- Court: Supreme Court of the United Kingdom
- Full case name: Coventry and others (Respondents) v Lawrence and another (Appellants)
- Argued: 9-10 & 12 February 2015
- Decided: 22 July 2015
- Neutral citation: [2015] UKSC 50

Case history
- Prior history: [2012] EWCA Civ 26

Holding
- The Access to Justice Act 1999 scheme is compatible with Article 6, ECHR.

Case opinions
- Majority: Lords Neuberger, Mance, Dyson, Sumption and Carnwath
- Dissent: Lady Hale and Lord Clarke

Area of law
- Costs in English law; Right to a fair trial

= Coventry v Lawrence (No. 3) =

Coventry v Lawrence (No. 3) was a 2015 judgment of the Supreme Court of the United Kingdom concerning the compatibility of the Access to Justice Act 1999 with the European Convention on Human Rights.

==Facts==
The case is a follow up to Coventry v Lawrence and Coventry v Lawrence (No. 2) and originally began as a claim in nuisance against the operators of a local speedway stadium by two local residents.

The residents' lawyers acted under a conditional fee agreement also more commonly known as 'no win no fee'. They eventually won the case and the stadium owner was ordered to pay 60% of the other sides costs.
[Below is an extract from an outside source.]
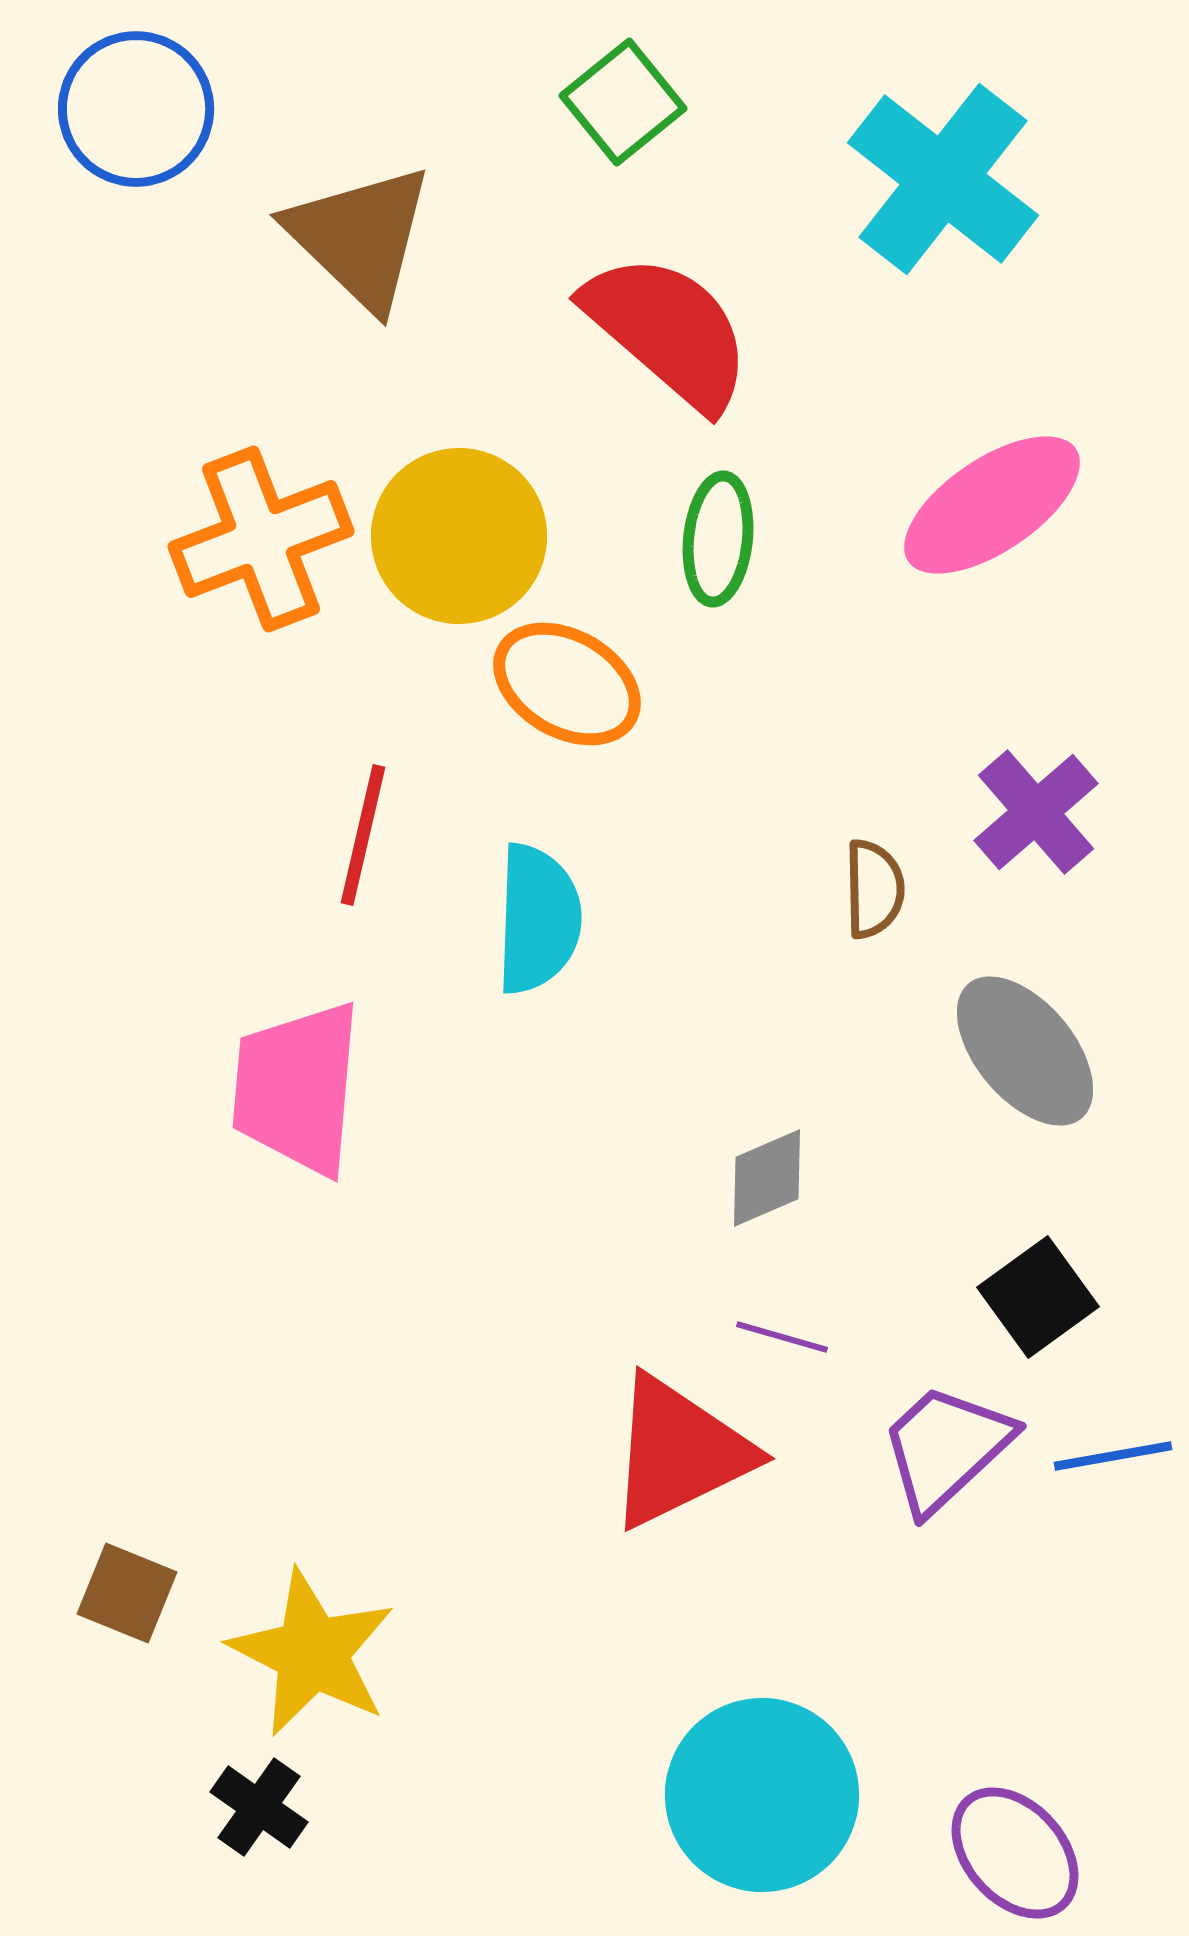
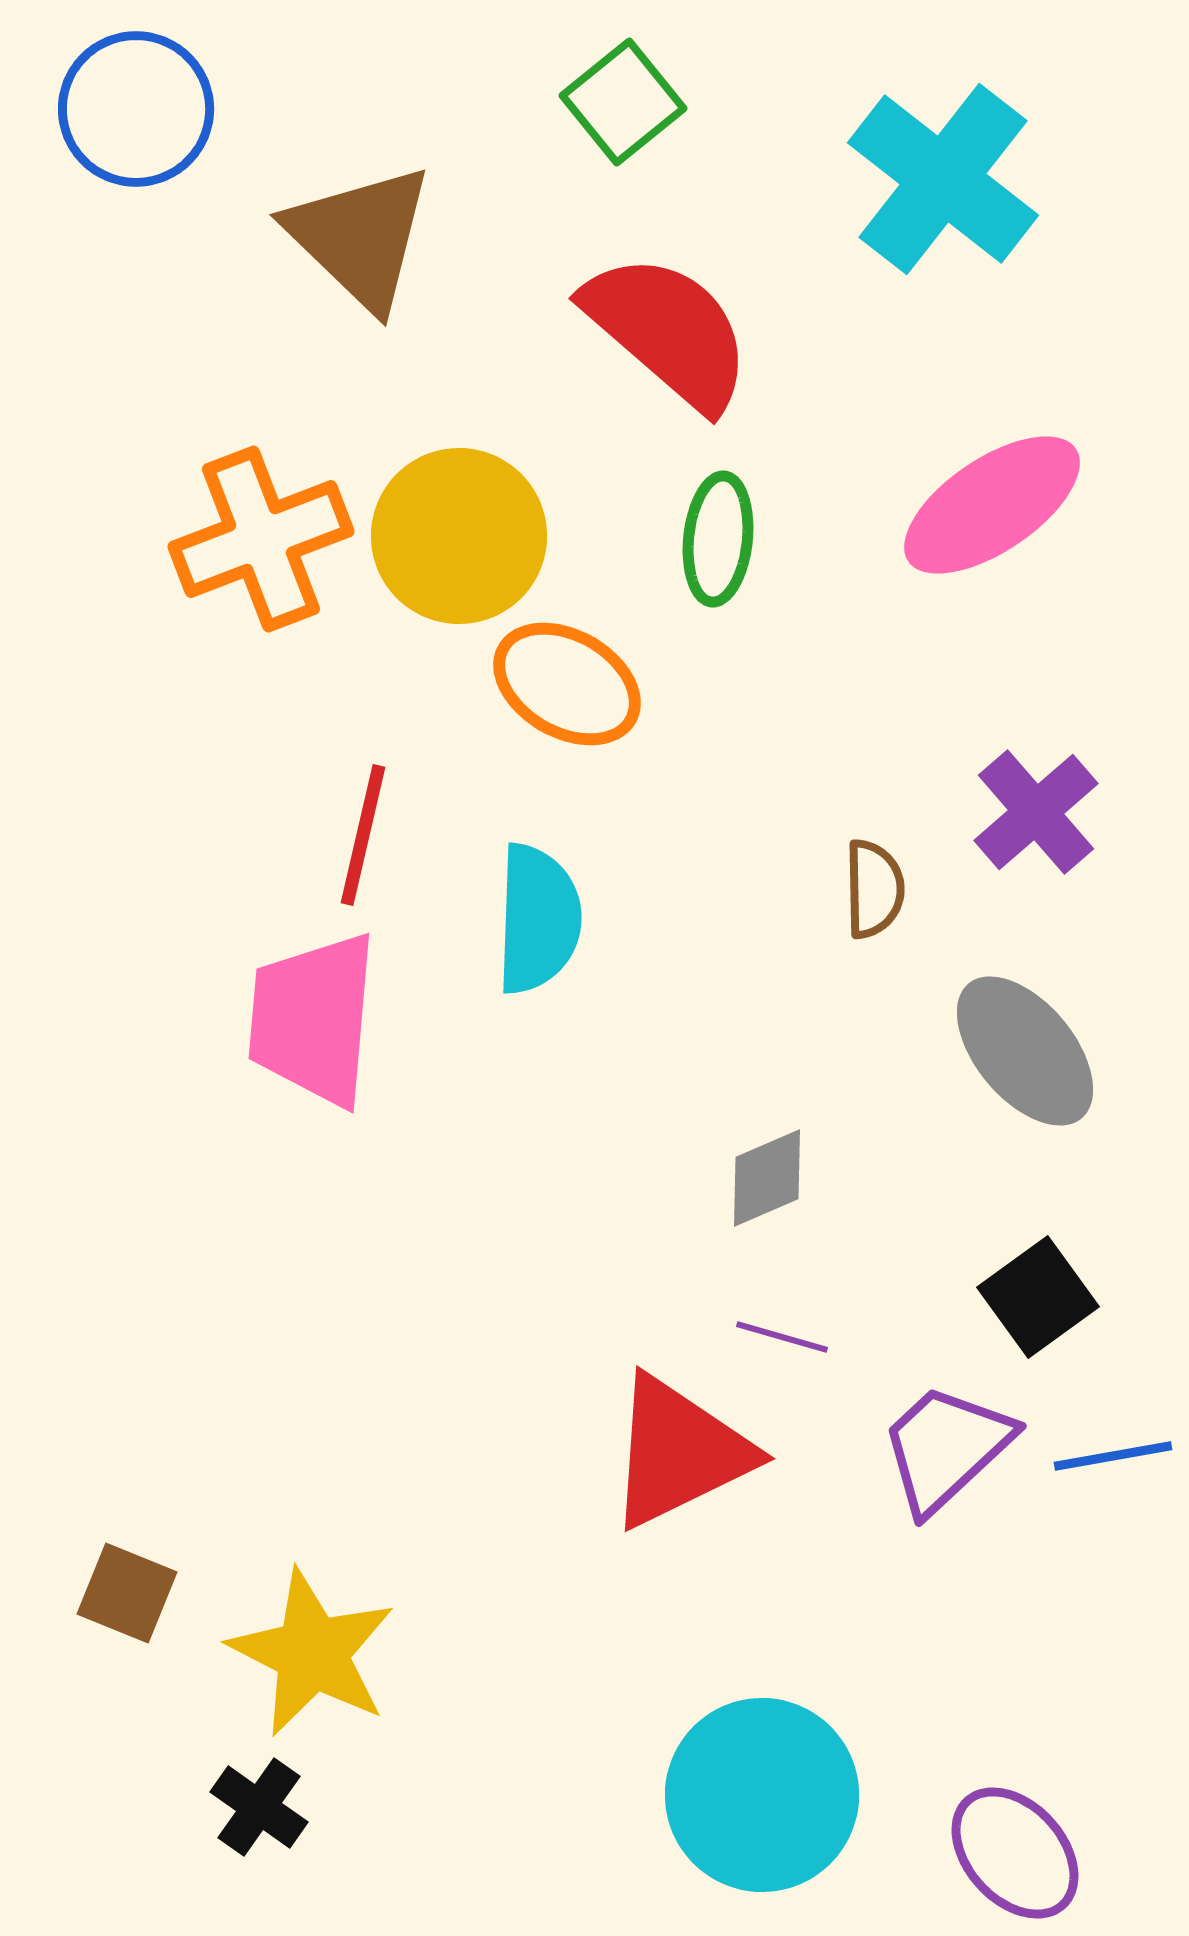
pink trapezoid: moved 16 px right, 69 px up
This included not only their base costs but also a success fee and an After-the-Event (ATE) insurance premium. In this case the stadium owner did not challenge his liability to pay the base costs but argued that his liability for both the success fee and ATE premium would infringe his article 6 (right to a fair trial) and/or article 1 of the first protocol (right to the peaceful enjoyment of one's possessions) rights.

==Judgment==

===Supreme Court===
In Callery v Gray [2002] UKHL 28 Lord Bingham noted that the Access to Justice Act 1999 has three principal aims:
1. To contain the rising cost of legal aid.
2. To improve access to the courts for claimant with meritorious claims.
3. To discourage weak claims.
In spite of this the European Court of Human Rights held in MGN Ltd v UK (2011) 53 EHRR 5 that the scheme had a number of flaws that made it incompatible with Article 10 of the European Convention on Human Rights.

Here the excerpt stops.